Hansi Flick tickt, wie ein Bundestrainer ticken sollte

Klinsmanns notorischer Fluchtreflex hat die Geschichte unfreiwillig wieder in Gang gesetzt, auf Klinsmann folgte Löw, und mit einem kleinen, aparten Schlenker passt nun auch Hansi Flick ins historische Muster. Er hat halt zwischen der Co-Trainer- und der Bundestrainer-Zeit mal kurz sieben Titel mit dem FC Bayern gewonnen.
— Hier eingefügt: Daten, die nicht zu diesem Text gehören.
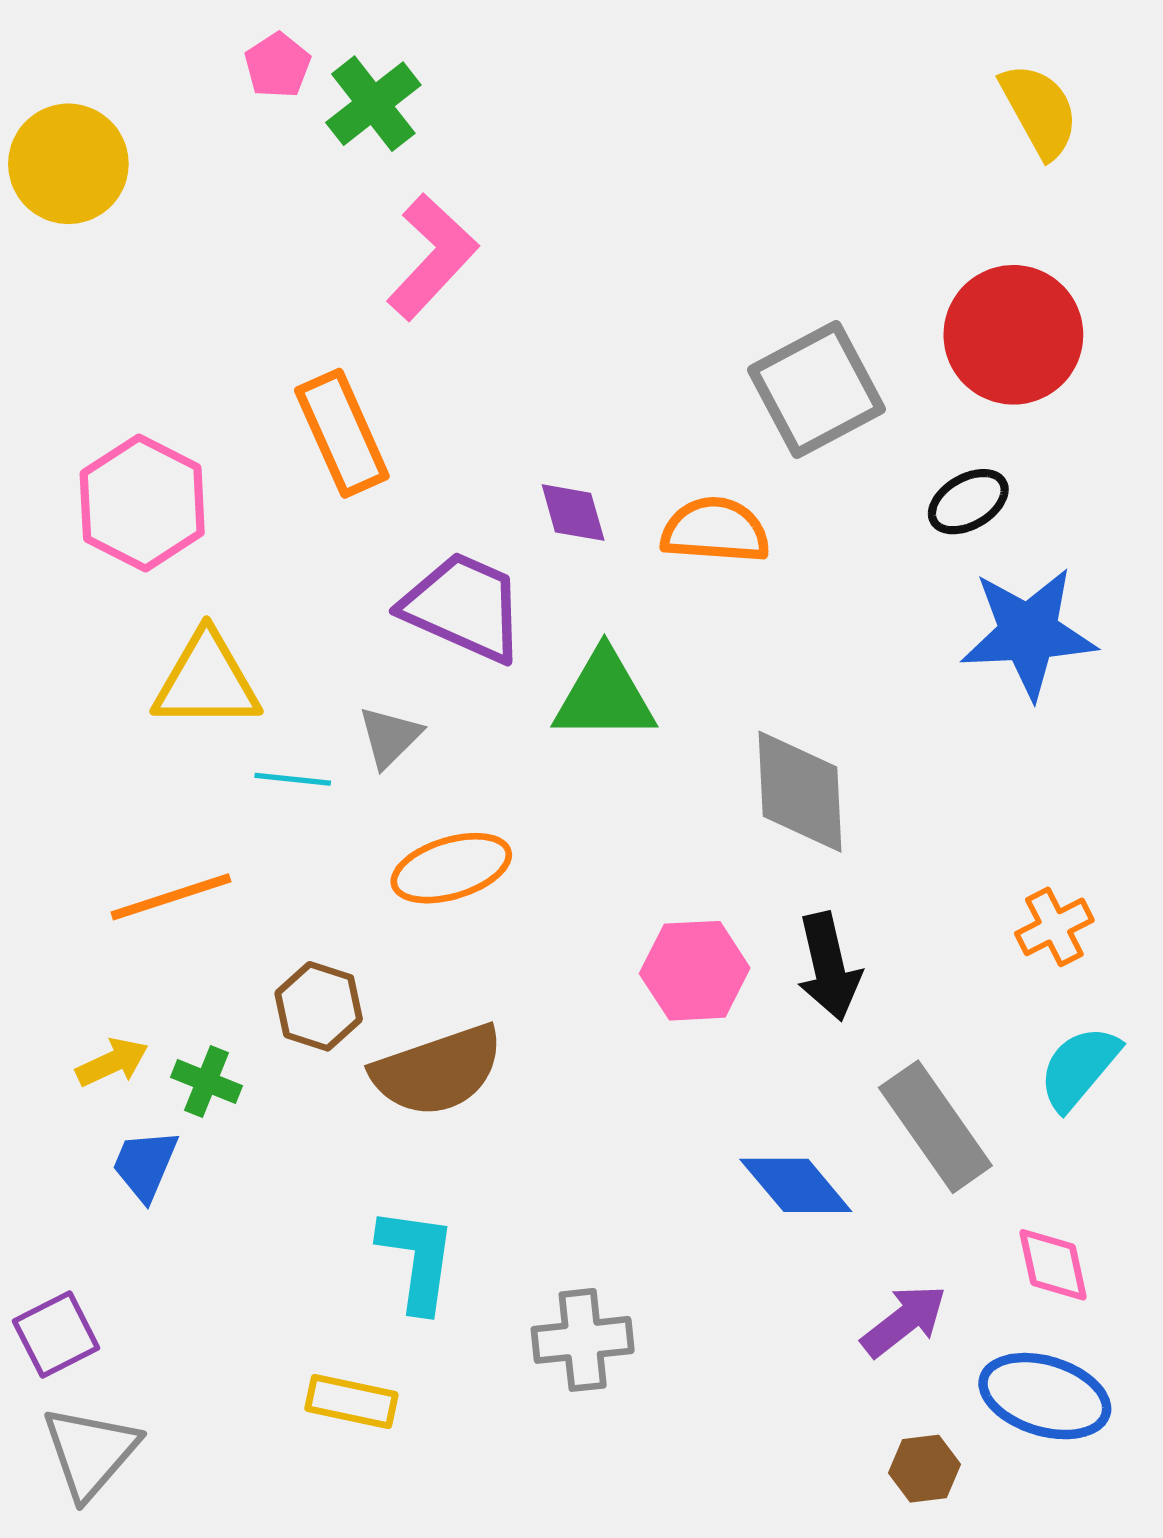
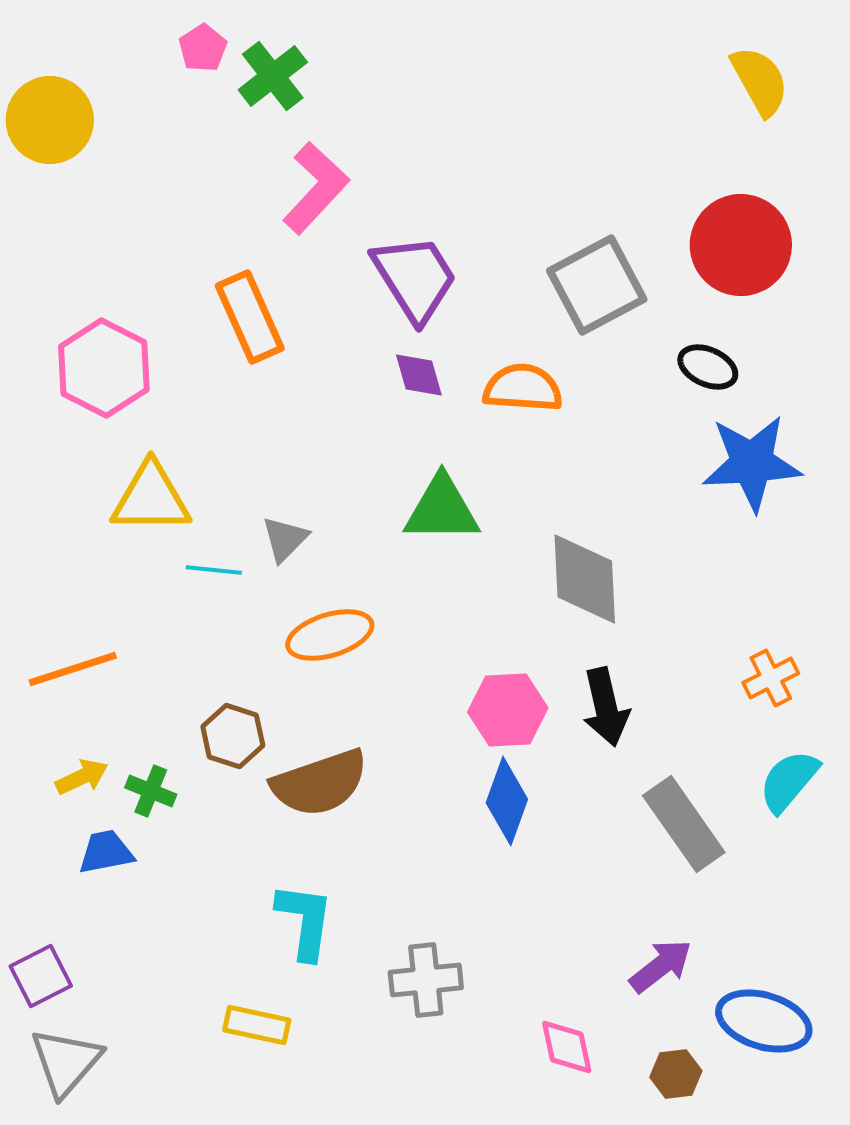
black ellipse: (968, 502) -> (708, 367), turned 54
purple trapezoid: (464, 607) -> (415, 278), moved, turned 34
orange line: (171, 897) -> (73, 669), moved
blue trapezoid: (145, 1165) -> (106, 852), turned 56
blue diamond: (796, 1185) -> (507, 801), moved, turned 60
pink diamond: (1053, 1265) -> (567, 1047), moved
Flick kommt als Vereinstrainer in dieses hohe Amt, dennoch darf er - nicht nur wegen seiner DFB-Sozialisation - als klassischer Bundestrainer gelten. Er tickt, wie ein Bundestrainer ticken sollte. Flick ist nicht, wie Ottmar Hitzfeld sein konnte, der im Training Konkurrenzkämpfe provozierte, um die Spannung hochzuhalten und die Spieler auch mal gegeneinander ausspielte. Der Kollege Thomas Tuchel hat die neuneinhalb Monate, die Flick in München von seiner Amtsübernahme bis zum Champions-League-Sieg brauchte, mal bewundernd "das längste Turnier der Welt" genannt. Tatsächlich hat es Flick geschafft, mit Klarheit und ruhiger Hand einen Turnierspirit zu erschaffen, der die Elf durch den Alltag trug und eine Weile unschlagbar erscheinen ließ.

Nostalgiker dürfen Flicks Aufstieg vom DFB-Assistenten zum Bundestrainer für eine gute Geschichte halten. Sie sollten sich nur nicht darauf verlassen, dass anschließend Marcus Sorg, Danny Röhl oder der Freistoßtrainer Mads Buttgereit das Amt übernehmen.